Bar graph showing the adhesion of EGIc-HFBI to a silanized and an untreated glass surface in comparison with the EGIc control. The adhesion is measured as bound enzymatic activity of the fusion protein and shows that the fusion with HFBI causes the protein to immobilize on a hydrophobic surface. Under the same conditions, EGIc-HFBII does not bind and is indistinguishable from the control.

Fig. 3.

(A) Sensograms of EGIc, EGIc-HFBII, and EGIc-HFBI binding to an alkylated gold surface measured by surface plasmon resonance (SPR). The arrow 1 indicates when sample injection started; arrow 2, when sample injection stopped and buffer wash started. The EGIc control does not show any binding to the surface, EGIc-HFBII adsorbs during the injection but desorbs during the wash step, whereas EGIc-HFBI adsorbs during injection and shows a slow desorption during the wash. (B) Sensograms of native HFBI and HFBII binding to an alkylated gold surface measured by SPR. The free hydrophobins do not show the differences in binding seen when the hydrophobins are parts of fusion proteins.

Fig. 4.

Quartz crystal microbalance measurement of free hydrophobin binding to silanized and untreated quartz surface. The two curves at the upper right show binding of HFBI (I) and HFBII (II) to the silanized surface, and the two curves at the lower left show binding of the same proteins to the untreated surface. The frequency shifts are shown on the same x-axis, but the time scale has been shifted for clarity, so that the upper x-axis shows the time for binding to the silanized surface and the lower x-axis shows the binding to the untreated surface.

Fig. 5.

Quartz crystal microbalance measurement of EGIc and fusion protein binding. (A) Frequency shifts as a function of time during the binding of EGIc, EGIc-HFBII, and EGIc-HFBI to a silanized quartz surface. Measurements were performed in static conditions. (B) The change in energy dissipation value as a function of Δf is shown. The data show that especially the EGIc-HFBI fusion forms a dense and rigid layer.

Fig. 6.

Binding isotherms measured using the enzymatic activity of EGIc for protein quantification. (A) Binding isotherm of EGIc-HFBI fusion protein to silanized glass, measured as bound enzymatic activity of the fusion protein.
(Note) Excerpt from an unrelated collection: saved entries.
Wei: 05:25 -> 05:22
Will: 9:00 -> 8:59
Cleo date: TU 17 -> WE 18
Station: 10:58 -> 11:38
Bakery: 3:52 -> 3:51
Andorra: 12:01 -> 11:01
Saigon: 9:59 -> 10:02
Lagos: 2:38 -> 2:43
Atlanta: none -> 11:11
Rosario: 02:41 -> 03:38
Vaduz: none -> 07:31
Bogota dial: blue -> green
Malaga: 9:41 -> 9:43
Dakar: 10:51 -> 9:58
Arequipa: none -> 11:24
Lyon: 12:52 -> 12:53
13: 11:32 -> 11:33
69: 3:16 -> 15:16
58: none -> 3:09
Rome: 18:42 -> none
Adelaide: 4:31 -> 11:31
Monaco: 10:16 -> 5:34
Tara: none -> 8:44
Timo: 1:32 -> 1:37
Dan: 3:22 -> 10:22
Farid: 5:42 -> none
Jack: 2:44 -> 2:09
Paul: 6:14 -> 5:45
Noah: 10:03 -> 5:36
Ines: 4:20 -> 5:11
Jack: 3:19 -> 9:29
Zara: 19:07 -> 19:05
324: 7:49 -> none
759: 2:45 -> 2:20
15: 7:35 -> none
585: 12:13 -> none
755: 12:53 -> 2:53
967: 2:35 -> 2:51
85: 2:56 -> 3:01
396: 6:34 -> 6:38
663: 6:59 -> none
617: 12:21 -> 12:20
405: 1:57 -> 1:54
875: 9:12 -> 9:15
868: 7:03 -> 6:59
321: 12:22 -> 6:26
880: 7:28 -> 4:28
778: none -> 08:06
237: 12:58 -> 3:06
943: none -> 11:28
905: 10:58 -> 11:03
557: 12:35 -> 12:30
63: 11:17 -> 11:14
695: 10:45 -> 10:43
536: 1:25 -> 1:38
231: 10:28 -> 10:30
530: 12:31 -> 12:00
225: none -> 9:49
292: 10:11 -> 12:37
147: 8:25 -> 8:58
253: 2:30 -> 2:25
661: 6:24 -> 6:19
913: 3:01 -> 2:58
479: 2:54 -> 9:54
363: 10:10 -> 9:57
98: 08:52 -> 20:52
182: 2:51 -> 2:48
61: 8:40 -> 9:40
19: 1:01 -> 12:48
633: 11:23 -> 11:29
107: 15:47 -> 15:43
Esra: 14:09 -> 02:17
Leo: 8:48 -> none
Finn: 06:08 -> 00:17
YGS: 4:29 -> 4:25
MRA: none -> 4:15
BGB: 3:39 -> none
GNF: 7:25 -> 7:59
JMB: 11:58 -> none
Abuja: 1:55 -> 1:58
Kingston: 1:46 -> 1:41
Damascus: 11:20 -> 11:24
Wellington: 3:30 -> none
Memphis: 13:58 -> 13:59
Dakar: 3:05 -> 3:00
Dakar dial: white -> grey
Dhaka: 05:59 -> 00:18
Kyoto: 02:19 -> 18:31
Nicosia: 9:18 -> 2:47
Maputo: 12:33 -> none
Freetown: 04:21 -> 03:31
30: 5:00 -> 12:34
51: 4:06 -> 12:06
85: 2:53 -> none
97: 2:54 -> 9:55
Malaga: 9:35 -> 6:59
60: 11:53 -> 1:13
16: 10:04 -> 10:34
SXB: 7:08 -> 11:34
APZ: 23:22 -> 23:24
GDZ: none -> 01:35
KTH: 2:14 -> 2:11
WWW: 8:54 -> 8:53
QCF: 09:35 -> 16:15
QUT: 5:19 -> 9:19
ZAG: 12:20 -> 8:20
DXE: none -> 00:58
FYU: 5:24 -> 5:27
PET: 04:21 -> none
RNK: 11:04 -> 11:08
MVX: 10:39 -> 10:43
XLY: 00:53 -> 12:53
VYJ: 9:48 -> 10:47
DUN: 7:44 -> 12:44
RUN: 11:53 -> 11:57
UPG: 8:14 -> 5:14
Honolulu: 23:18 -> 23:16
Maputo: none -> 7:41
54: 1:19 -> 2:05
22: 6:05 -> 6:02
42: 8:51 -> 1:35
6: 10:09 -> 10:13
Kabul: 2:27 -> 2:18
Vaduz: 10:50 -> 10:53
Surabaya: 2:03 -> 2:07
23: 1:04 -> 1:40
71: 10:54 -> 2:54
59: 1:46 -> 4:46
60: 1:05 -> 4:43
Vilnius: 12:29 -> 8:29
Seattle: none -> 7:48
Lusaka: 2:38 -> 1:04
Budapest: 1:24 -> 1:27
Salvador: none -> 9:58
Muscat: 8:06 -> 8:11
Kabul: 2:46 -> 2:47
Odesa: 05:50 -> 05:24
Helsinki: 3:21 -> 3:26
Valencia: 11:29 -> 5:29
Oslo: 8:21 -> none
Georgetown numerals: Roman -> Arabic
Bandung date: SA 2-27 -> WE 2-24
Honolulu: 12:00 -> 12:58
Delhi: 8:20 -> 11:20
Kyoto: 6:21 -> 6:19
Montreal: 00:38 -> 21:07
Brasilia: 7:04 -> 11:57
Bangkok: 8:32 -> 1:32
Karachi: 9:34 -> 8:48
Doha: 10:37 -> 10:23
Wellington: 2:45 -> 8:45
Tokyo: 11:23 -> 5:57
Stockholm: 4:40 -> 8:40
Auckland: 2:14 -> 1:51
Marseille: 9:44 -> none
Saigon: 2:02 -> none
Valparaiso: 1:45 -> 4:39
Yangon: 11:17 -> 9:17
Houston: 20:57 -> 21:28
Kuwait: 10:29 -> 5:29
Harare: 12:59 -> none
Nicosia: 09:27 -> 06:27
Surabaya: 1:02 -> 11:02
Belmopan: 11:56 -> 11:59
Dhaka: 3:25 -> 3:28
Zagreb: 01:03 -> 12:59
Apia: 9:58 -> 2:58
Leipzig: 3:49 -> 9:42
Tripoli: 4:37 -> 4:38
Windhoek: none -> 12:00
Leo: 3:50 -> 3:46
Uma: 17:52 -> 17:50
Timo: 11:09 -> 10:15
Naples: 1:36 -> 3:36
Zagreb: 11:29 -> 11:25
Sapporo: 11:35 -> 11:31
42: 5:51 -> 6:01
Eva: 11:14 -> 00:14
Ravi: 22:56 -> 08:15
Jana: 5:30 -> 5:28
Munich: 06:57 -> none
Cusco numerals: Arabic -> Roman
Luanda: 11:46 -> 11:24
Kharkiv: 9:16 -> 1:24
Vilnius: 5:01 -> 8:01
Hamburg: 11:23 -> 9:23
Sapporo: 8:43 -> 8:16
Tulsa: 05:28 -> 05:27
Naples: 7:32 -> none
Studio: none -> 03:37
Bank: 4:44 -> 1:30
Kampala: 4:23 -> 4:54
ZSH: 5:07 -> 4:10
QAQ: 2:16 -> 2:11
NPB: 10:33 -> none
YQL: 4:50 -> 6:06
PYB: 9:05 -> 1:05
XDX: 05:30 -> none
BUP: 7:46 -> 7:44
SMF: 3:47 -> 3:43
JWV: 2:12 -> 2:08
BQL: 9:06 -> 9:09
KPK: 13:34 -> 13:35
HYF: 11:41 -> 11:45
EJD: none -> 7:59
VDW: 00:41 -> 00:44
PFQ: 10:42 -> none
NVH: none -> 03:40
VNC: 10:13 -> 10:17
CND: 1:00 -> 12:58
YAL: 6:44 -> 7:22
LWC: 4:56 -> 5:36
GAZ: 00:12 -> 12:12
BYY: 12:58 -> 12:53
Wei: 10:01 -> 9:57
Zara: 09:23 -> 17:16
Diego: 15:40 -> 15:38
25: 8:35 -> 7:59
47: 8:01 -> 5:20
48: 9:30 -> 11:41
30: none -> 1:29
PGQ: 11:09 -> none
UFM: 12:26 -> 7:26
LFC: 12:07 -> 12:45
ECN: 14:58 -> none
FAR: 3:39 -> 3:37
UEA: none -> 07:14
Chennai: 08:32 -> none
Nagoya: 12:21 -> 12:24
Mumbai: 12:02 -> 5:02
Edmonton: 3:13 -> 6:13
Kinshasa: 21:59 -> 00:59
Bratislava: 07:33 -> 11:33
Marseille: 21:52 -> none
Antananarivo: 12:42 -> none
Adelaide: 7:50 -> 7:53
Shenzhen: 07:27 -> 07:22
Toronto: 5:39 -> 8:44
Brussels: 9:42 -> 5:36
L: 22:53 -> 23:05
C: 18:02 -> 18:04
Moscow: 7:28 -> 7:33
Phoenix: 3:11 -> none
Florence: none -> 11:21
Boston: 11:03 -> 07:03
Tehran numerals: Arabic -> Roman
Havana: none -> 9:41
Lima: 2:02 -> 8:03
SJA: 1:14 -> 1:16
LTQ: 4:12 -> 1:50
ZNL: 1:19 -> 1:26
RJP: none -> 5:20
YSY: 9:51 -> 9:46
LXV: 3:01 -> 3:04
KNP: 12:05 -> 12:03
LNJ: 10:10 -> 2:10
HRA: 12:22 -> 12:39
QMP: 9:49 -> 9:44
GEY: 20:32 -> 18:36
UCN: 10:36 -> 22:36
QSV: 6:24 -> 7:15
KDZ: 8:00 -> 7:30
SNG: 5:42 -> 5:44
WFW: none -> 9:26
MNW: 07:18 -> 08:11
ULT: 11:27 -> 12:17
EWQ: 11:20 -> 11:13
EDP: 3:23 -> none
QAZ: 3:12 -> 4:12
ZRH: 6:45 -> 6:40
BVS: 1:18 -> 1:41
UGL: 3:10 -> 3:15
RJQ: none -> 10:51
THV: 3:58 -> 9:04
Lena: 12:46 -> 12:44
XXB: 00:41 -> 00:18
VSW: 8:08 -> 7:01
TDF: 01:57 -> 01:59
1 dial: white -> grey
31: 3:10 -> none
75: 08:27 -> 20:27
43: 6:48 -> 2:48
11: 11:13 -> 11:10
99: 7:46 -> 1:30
A first-order Langmuir isotherm is fitted on the data giving a maximum bound activity of 2.8 μmole/m² (67 pmole/sec) and a K_d of 0.44 μM (21.8 μg/mL). (B) Corresponding isotherms showing the binding of EGIc-HFBI to Teflon and polystyrene compared with silanized glass (polystyrene, filled triangles; Teflon, filled circles; silanized glass, open circles). The control EGIc binding to polystyrene (open triangles) is plotted, and it shows that EGIc does not bind to polystyrene in its hydrolytically active form.

Fig. 7.

Kinetics of the binding of EGIc-HFBI to and its desorption from silanized glass. (A) Adsorption rate without (open circles) and in the presence of a 10-fold molar excess of free HFBI (filled circles) or HFBII (filled triangles). Bovine serum albumin at a sixfold excess does not effect the binding of EGIc-HFBI (X). (B) Desorption of EGIc-HFBI from a silanized glass surface by washing with an excess of buffer.